Film, Film Review

‘Reagan’ the Movie is Almost as Bad as Reagan the President

Bonzo gets Beatified

by

Reagan wasn’t made for critics.

I know this, because I wasn’t invited. There was a preview screening, but no critics I know were in attendance; I only know it took place because I almost accidentally stumbled into it on my way to see Kneecap (a film which, to say the least, has a dramatically different perspective on the legacy of Margaret Thatcher). Reagan’s ads trumpet its audience score (98%, likely padded by get-out-the-vote campaigns) while downplaying its critics score (19% and falling). And honestly, why would I see it? I’m a snotty, bleeding-heart film critic writing for a former punk rock webzine– in Massachusetts, of all places– and our time on this earth is so fleeting that I do my best to favor films with at least the possibility of being worth my readers’ time. I was content to go my way and let Reagan go its own.

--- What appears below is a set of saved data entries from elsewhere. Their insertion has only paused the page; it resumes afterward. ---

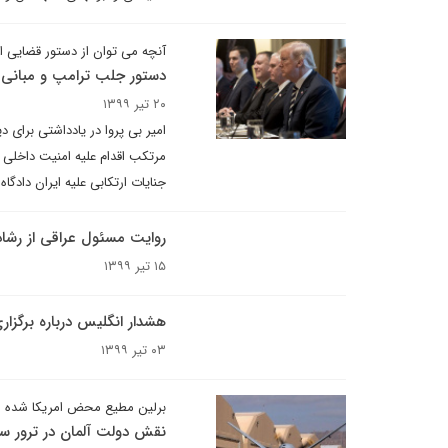
آنچه می توان از دستور قضایی ای
دستور جلب ترامپ و مبانی
۲۰ تیر ۱۳۹۹
جنایات ارتکابی علیه ایران دادگ
روایت مسئول عراقی‌ از رشا
۱۵ تیر ۱۳۹۹
هشدار انگلیس درباره برگزا
۰۳ تیر ۱۳۹۹
برلین مطیع محض امریکا شده 
نقش دولت آلمان در ترور سر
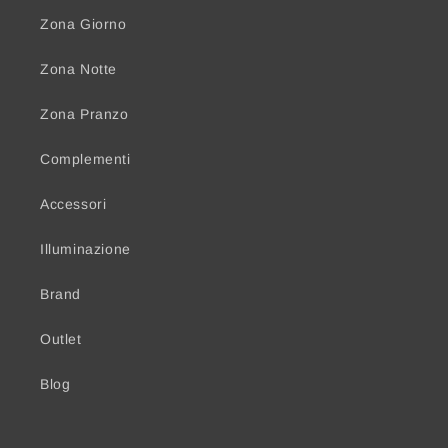
Zona Giorno
Zona Notte
Zona Pranzo
Complementi
Accessori
Illuminazione
Brand
Outlet
Blog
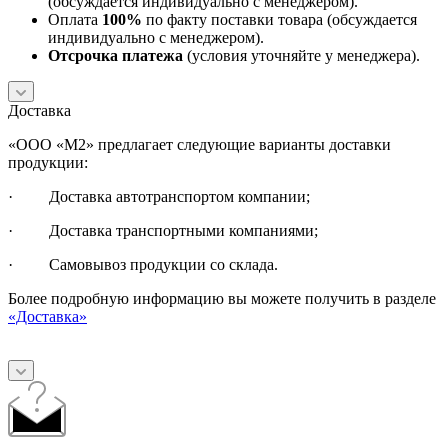
(обсуждается индивидуально с менеджером).
Оплата
100%
по факту поставки товара (обсуждается
индивидуально с менеджером).
Отсрочка платежа
(условия уточняйте у менеджера).
Доставка
«ООО «М2» предлагает следующие варианты доставки
продукции:
· Доставка автотранспортом компании;
· Доставка транспортными компаниями;
· Самовывоз продукции со склада.
Более подробную информацию вы можете получить в разделе
«Доставка»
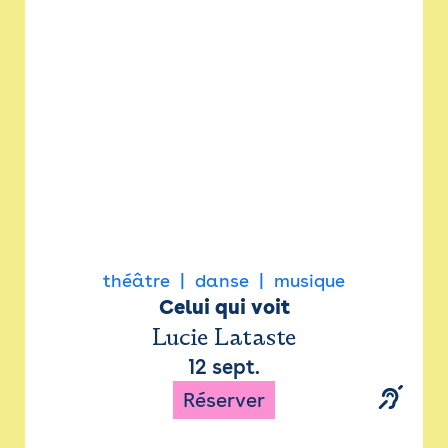
Newsletter
Espace presse
théâtre
danse
musique
Celui qui voit
Lucie Lataste
12 sept.
Réserver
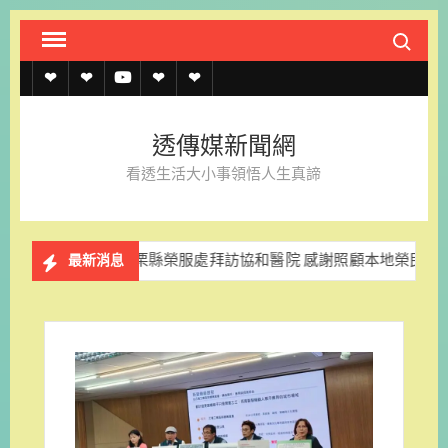
Skip
Search fo
to
content
透
透
透
聯
官
傳
傳
傳
絡
方
透傳媒新聞網
媒
媒
媒
我
LINE
看透生活大小事領悟人生真諦
規
線
youtube
們
約
上
苗栗縣榮服處拜訪協和醫院 感謝照顧本地榮民眷
苗栗縣榮
最新消息
記
者
名
單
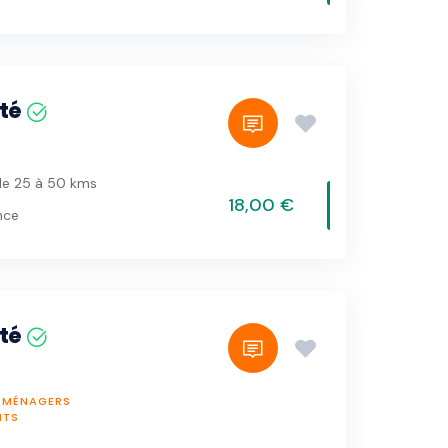
té
de 25 à 50 kms
18,00 €
nce
té
X MÉNAGERS
NTS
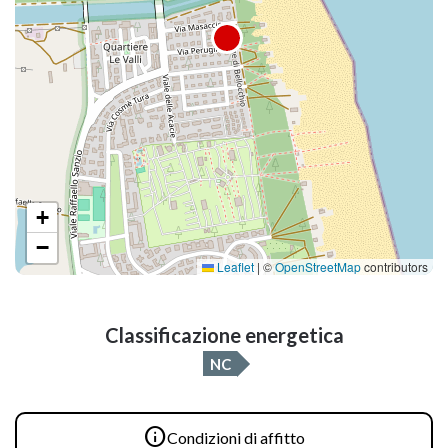
+
−
Leaflet
|
©
OpenStreetMap
contributors
Classificazione energetica
NC

Condizioni di affitto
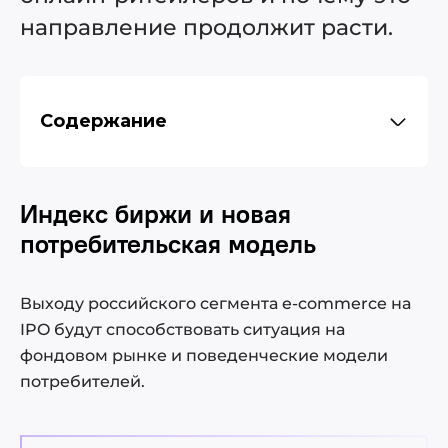
направление продолжит расти.
Содержание
Индекс биржи и новая потребительская
Индекс биржи и новая
модель
Точки роста найдут системы аналитики
потребительская модель
данных
Выходу российского сегмента e-commerce на
IPO будут способствовать ситуация на
фондовом рынке и поведенческие модели
потребителей.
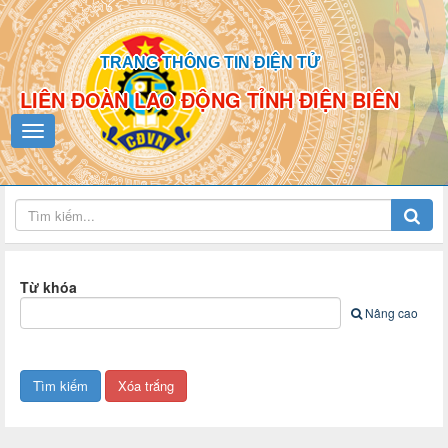
TRANG THÔNG TIN ĐIỆN TỬ
LIÊN ĐOÀN LAO ĐỘNG TỈNH ĐIỆN BIÊN
Từ khóa
Nâng cao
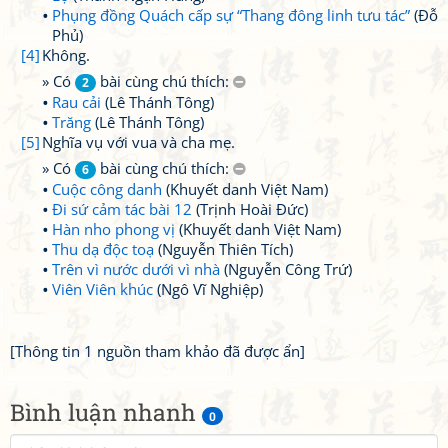
Phụng đồng Quách cấp sự “Thang đông linh tưu tác”
(Đỗ
Phủ)
[4]
Không.
» Có
bài cùng chú thích:
2
Rau cải
(Lê Thánh Tông)
Trăng
(Lê Thánh Tông)
[5]
Nghĩa vụ với vua và cha mẹ.
» Có
bài cùng chú thích:
6
Cuộc công danh
(Khuyết danh Việt Nam)
Đi sứ cảm tác bài 12
(Trịnh Hoài Đức)
Hàn nho phong vị
(Khuyết danh Việt Nam)
Thu dạ độc toạ
(Nguyễn Thiên Tích)
Trên vì nước dưới vì nhà
(Nguyễn Công Trứ)
Viên Viên khúc
(Ngô Vĩ Nghiệp)
[Thông tin 1 nguồn tham khảo đã được ẩn]
Bình luận nhanh
0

Until, at least, I received a text from the Hassle’s own Joshua Polanski, in which he challenged me to watch and review the presidential biopic. Josh was almost certainly joking, but unfortunately this is precisely the sort of dare from which I am incapable of backing down. As much as I delight in seeing the best movies which come out every year, my first love is trash cinema; I devoured the filmography of Ed Wood long before I got around to watching Citizen Kane, and I probably spent at least a full day of my life in various early 2010s screenings of The Room. Nudging me towards watching a terrible movie is like facetiously suggesting a gambling addict withdraw his life savings in Reno, or presenting a recovering arsonist with a box of matches as a gag gift. I was powerless.

And so it was that I found myself in the back row of an 11:00 AM Sunday matinee of Reagan, alongside exactly five other early-risers. I’m tempted to blame Josh for my experience during the following two hours, but I know that I have no one to blame but myself.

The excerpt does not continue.